[Entries supplied]

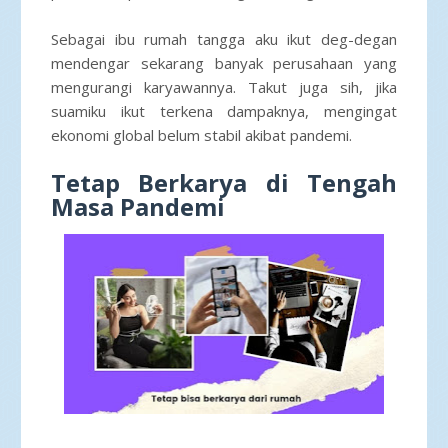
Sebagai ibu rumah tangga aku ikut deg-degan
mendengar sekarang banyak perusahaan yang
mengurangi karyawannya. Takut juga sih, jika
suamiku ikut terkena dampaknya, mengingat
ekonomi global belum stabil akibat pandemi.
Tetap Berkarya di Tengah
Masa Pandemi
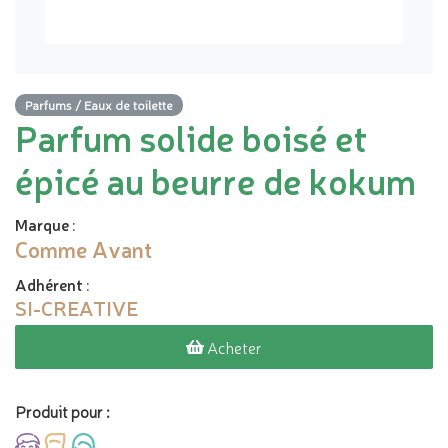
Parfums / Eaux de toilette
Parfum solide boisé et
épicé au beurre de kokum
Marque
:
Comme Avant
Adhérent
:
SI-CREATIVE
Acheter
Produit pour :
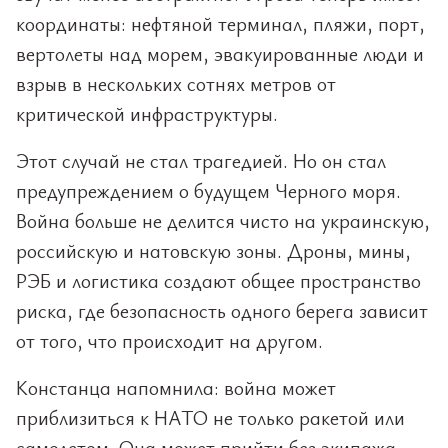
координаты: нефтяной терминал, пляжи, порт,
вертолеты над морем, эвакуированные люди и
взрыв в нескольких сотнях метров от
критической инфраструктуры.
Этот случай не стал трагедией. Но он стал
предупреждением о будущем Черного моря.
Война больше не делится чисто на украинскую,
российскую и натовскую зоны. Дроны, мины,
РЭБ и логистика создают общее пространство
риска, где безопасность одного берега зависит
от того, что происходит на другом.
Констанца напомнила: война может
приблизиться к НАТО не только ракетой или
самолетом. Она может прийти без экипажа,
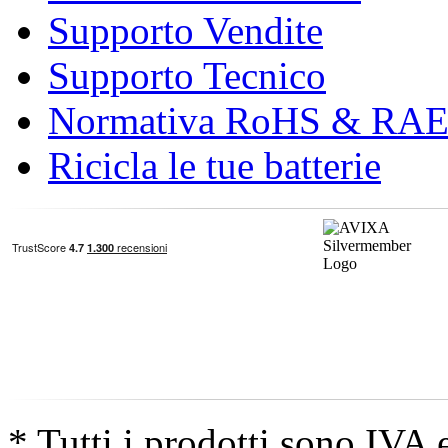
Supporto Vendite
Supporto Tecnico
Normativa RoHS & RA
Ricicla le tue batterie
* Tutti i prodotti sono IVA 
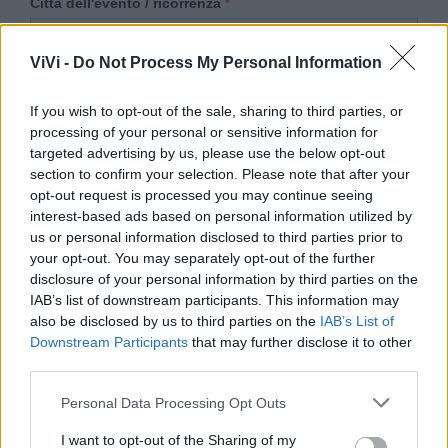
Città dell'evento / ricorrenza
ViVi -
Do Not Process My Personal Information
Titolo dell'evento
If you wish to opt-out of the sale, sharing to third parties, or
processing of your personal or sensitive information for
targeted advertising by us, please use the below opt-out
section to confirm your selection. Please note that after your
opt-out request is processed you may continue seeing
Descrizione dell'evento
interest-based ads based on personal information utilized by
us or personal information disclosed to third parties prior to
your opt-out. You may separately opt-out of the further
disclosure of your personal information by third parties on the
IAB’s list of downstream participants. This information may
also be disclosed by us to third parties on the
IAB’s List of
Downstream Participants
that may further disclose it to other
third parties.
Personal Data Processing Opt Outs
I want to opt-out of the Sharing of my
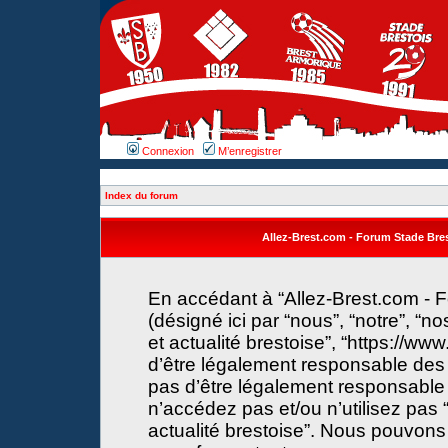
Connexion
M’enregistrer
Index du forum
Allez-Brest.com - Forum Stade Brest
En accédant à “Allez-Brest.com - F
(désigné ici par “nous”, “notre”, “n
et actualité brestoise”, “https://w
d’être légalement responsable des 
pas d’être légalement responsable 
n’accédez pas et/ou n’utilisez pas 
actualité brestoise”. Nous pouvons 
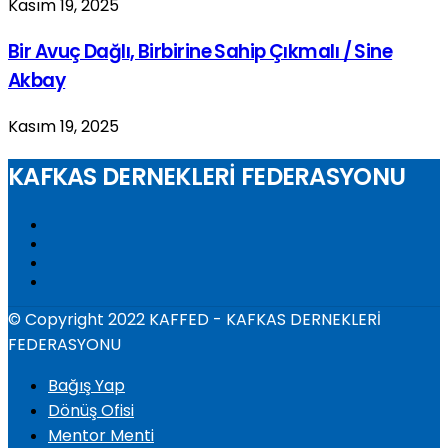
Kasım 19, 2025
Bir Avuç Dağlı, Birbirine Sahip Çıkmalı / Sine
Akbay
Kasım 19, 2025
KAFKAS DERNEKLERİ FEDERASYONU
© Copyright 2022 KAFFED - KAFKAS DERNEKLERİ
FEDERASYONU
Bağış Yap
Dönüş Ofisi
Mentor Menti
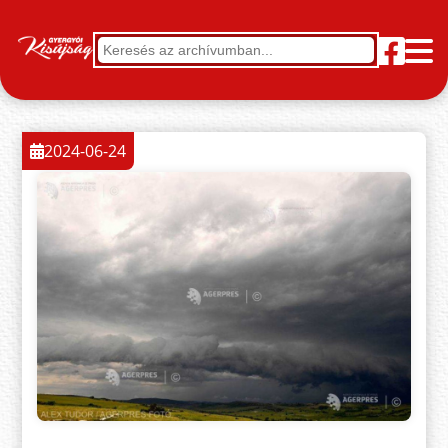
2024-06-24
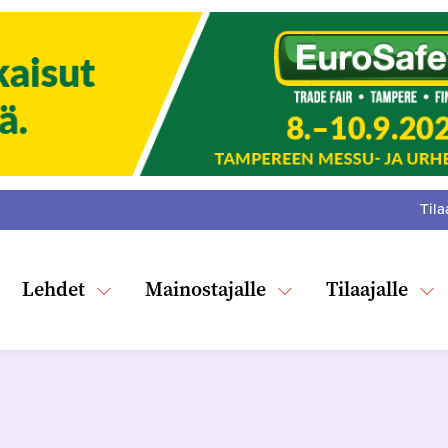
Tila
:
F
Tw
Lehdet
Mainostajalle
Tilaajalle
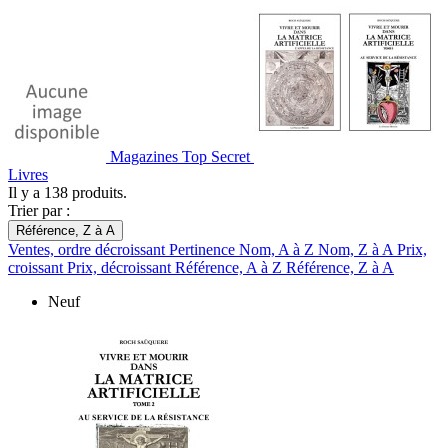
Magazines Top Secret
Livres
Il y a 138 produits.
Trier par :
Référence, Z à A
Ventes, ordre décroissant
Pertinence
Nom, A à Z
Nom, Z à A
Prix,
croissant
Prix, décroissant
Référence, A à Z
Référence, Z à A
Neuf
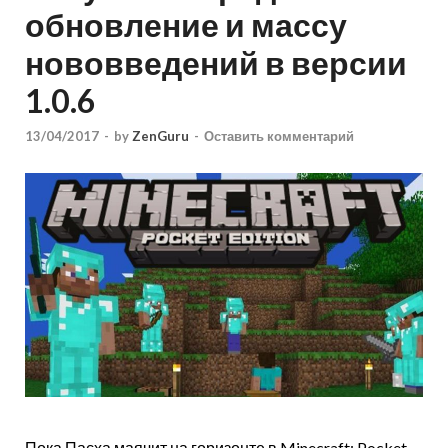
обновление и массу
нововведений в версии
1.0.6
13/04/2017
-
by
ZenGuru
-
Оставить комментарий
Пока Пасха маячит на горизонте в Minecraft: Pocket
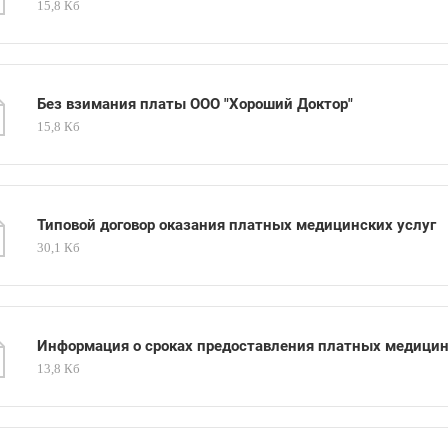
15,8 Кб
Без взимания платы ООО "Хороший Доктор"
15,8 Кб
Типовой договор оказания платных медицинских услуг
30,1 Кб
Информация о сроках предоставления платных медицин
13,8 Кб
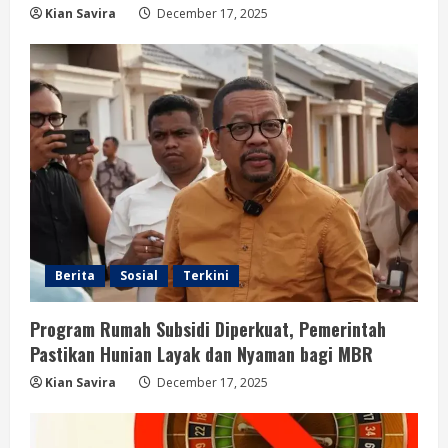
Kian Savira
December 17, 2025
Berita
Sosial
Terkini
Program Rumah Subsidi Diperkuat, Pemerintah
Pastikan Hunian Layak dan Nyaman bagi MBR
Kian Savira
December 17, 2025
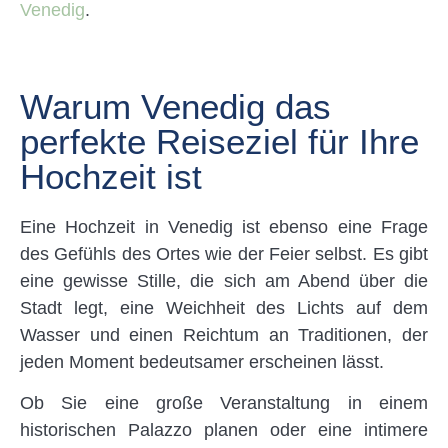
Venedig
.
Warum Venedig das
perfekte Reiseziel für Ihre
Hochzeit ist
Eine Hochzeit in Venedig ist ebenso eine Frage
des Gefühls des Ortes wie der Feier selbst. Es gibt
eine gewisse Stille, die sich am Abend über die
Stadt legt, eine Weichheit des Lichts auf dem
Wasser und einen Reichtum an Traditionen, der
jeden Moment bedeutsamer erscheinen lässt.
Ob Sie eine große Veranstaltung in einem
historischen Palazzo planen oder eine intimere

[/Entries supplied]

Work to be completed ▸
Report all lines of the material that contain the word "être".

Task solution ▸
d’être légalement responsable des 
pas d’être légalement responsable 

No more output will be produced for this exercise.